It’s not entirely unfair to ask what the hell Thom Scullion thinks he is doing. Last time out, at Arches Live!, he filled up a room with retro computer games and let the audience go wild. I ended up in a particularly vicious combat with a press agent, missed two serious performances and finished the evening being dragged away from the machine by my colleagues. This time, he only had one game – some bloody impossible Jurassic Park tie-in – and I still ended up swearing at innocent audience members, only this time in frustration.
Scullion is one of the Live Art Young Team: impeccable credentials, only he has chosen not to go for monologues or choreography based on post-modern dance but computer games.

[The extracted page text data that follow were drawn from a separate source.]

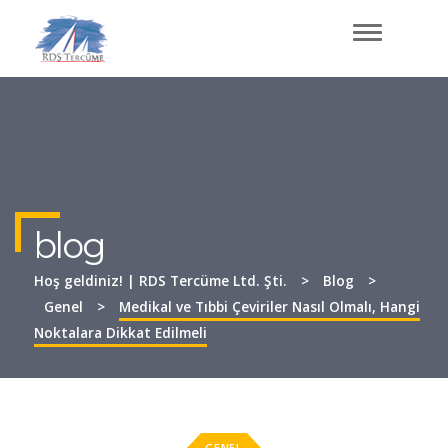
GEZINME
DEĞIŞTIR
blog
Hoş geldiniz! | RDS Tercüme Ltd. Şti.
>
Blog
>
Genel
>
Medikal ve Tıbbi Çeviriler Nasıl Olmalı, Hangi
Noktalara Dikkat Edilmeli
GENEL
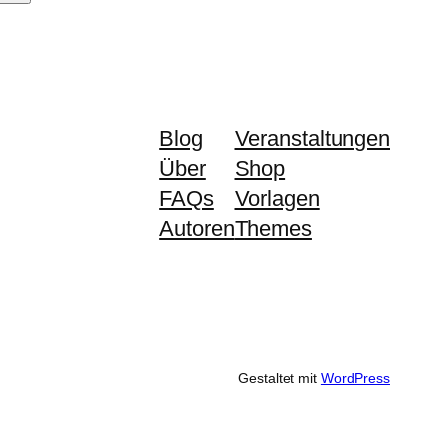
Blog
Veranstaltungen
Über
Shop
FAQs
Vorlagen
Autoren
Themes
Gestaltet mit
WordPress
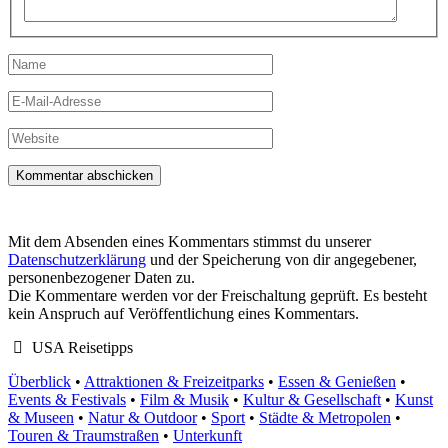
Name
E-
Mail-
Adresse
Website
Mit dem Absenden eines Kommentars stimmst du unserer
Datenschutzerklärung
und der Speicherung von dir angegebener,
personenbezogener Daten zu.
Die Kommentare werden vor der Freischaltung geprüft. Es besteht
kein Anspruch auf Veröffentlichung eines Kommentars.
USA Reisetipps
Überblick
•
Attraktionen & Freizeitparks
•
Essen & Genießen
•
Events & Festivals
•
Film & Musik
•
Kultur & Gesellschaft
•
Kunst
& Museen
•
Natur & Outdoor
•
Sport
•
Städte & Metropolen
•
Touren & Traumstraßen
•
Unterkunft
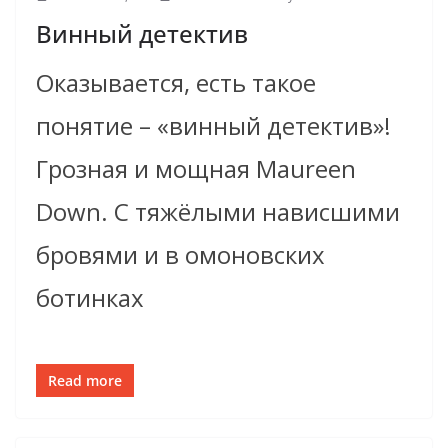
Винный детектив
Оказывается, есть такое
понятие – «винный детектив»!
Грозная и мощная Maureen
Down. С тяжёлыми нависшими
бровями и в омоновских
ботинках
Read more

Chatting to him after I had died six times on screen, he comes across as affable: his lecture, which tried to explain that computers are not as bad as the tabloids paint them, was remarkably intelligent. Yet instead of writing a script about the positives of gaming, he just lets people have a shot on his prized collection of games.

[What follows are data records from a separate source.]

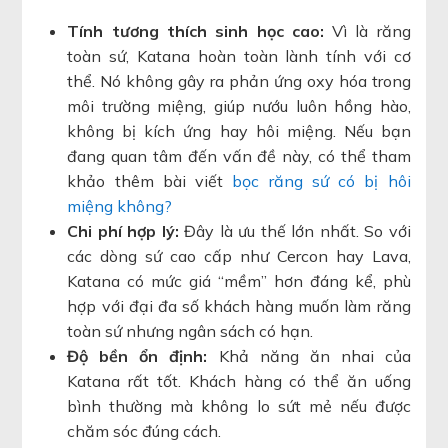
Tính tương thích sinh học cao:
Vì là răng
toàn sứ, Katana hoàn toàn lành tính với cơ
thể. Nó không gây ra phản ứng oxy hóa trong
môi trường miệng, giúp nướu luôn hồng hào,
không bị kích ứng hay hôi miệng. Nếu bạn
đang quan tâm đến vấn đề này, có thể tham
khảo thêm bài viết
bọc răng sứ có bị hôi
miệng không?
Chi phí hợp lý:
Đây là ưu thế lớn nhất. So với
các dòng sứ cao cấp như Cercon hay Lava,
Katana có mức giá “mềm” hơn đáng kể, phù
hợp với đại đa số khách hàng muốn làm răng
toàn sứ nhưng ngân sách có hạn.
Độ bền ổn định:
Khả năng ăn nhai của
Katana rất tốt. Khách hàng có thể ăn uống
bình thường mà không lo sứt mẻ nếu được
chăm sóc đúng cách.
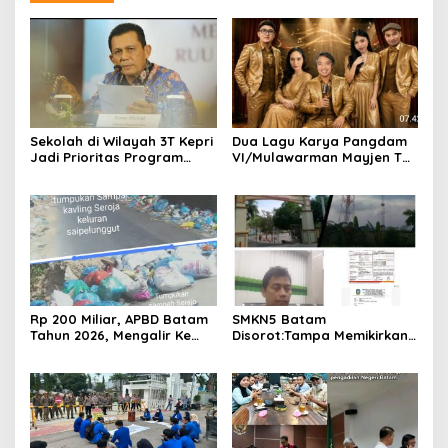
Sekolah di Wilayah 3T Kepri
Dua Lagu Karya Pangdam
Jadi Prioritas Program
VI/Mulawarman Mayjen TNI
Revitalisasi Nasional Tahun
Krido Pramono Jadi Ikon
2026
Singing Competition HUT
Ke-81 RI
Rp 200 Miliar, APBD Batam
SMKN5 Batam
Tahun 2026, Mengalir Ke
Disorot:Tampa Memikirkan
Dinas Lingkungan Hidup
Dampak Bahaya
Batam, Belum Berhasil
Lingkungan, Gubernur
Bereskan Sampah
Kepri, Ansar Ahmad
Komersilkan Lahan Sekolah
Untuk Pendirian Tower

This might make it difficult to review – I mean, how am I supposed to give a star rating to a dinosaur that I am operating? – but it makes more sense. He has stripped away those fripperies of performance – the stage, the actors, the design – and aimed instead for the direct transmission of emotions. Now, I might be able to empathise with Oedipus’ frustration when the messenger won’t give him a reasonable answer to his questions, but I sure as shit feel it when my little dinosaur gets eaten by the big one in exactly the same place for the fifth time.

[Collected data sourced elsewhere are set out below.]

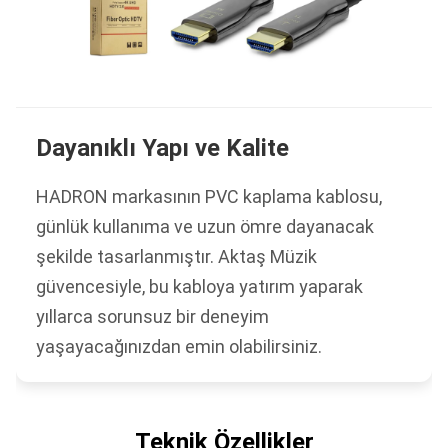
Dayanıklı Yapı ve Kalite
HADRON markasının PVC kaplama kablosu,
günlük kullanıma ve uzun ömre dayanacak
şekilde tasarlanmıştır. Aktaş Müzik
güvencesiyle, bu kabloya yatırım yaparak
yıllarca sorunsuz bir deneyim
yaşayacağınızdan emin olabilirsiniz.
Teknik Özellikler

He also saves himself a bundle on the post-show discussion. His corner of the Old Hairdressers is packed with people, shouting encouragement or laughing at my failure. In short, he doesn’t need to write an essay on how gaming makes a community, he just makes the community.
It’s a sharp idea, and it does all the hard work – once he has got it all plugged in, the installation takes care of itself. It doesn’t hurt that Scullion hovers around, charming and chatting, but the event is an object lesson in how to get the impact of a theatre piece without splashing out on an author, an audience, a stage and a script. Besides that, it is a little more fun than half an hour of incest, monologue and chorus.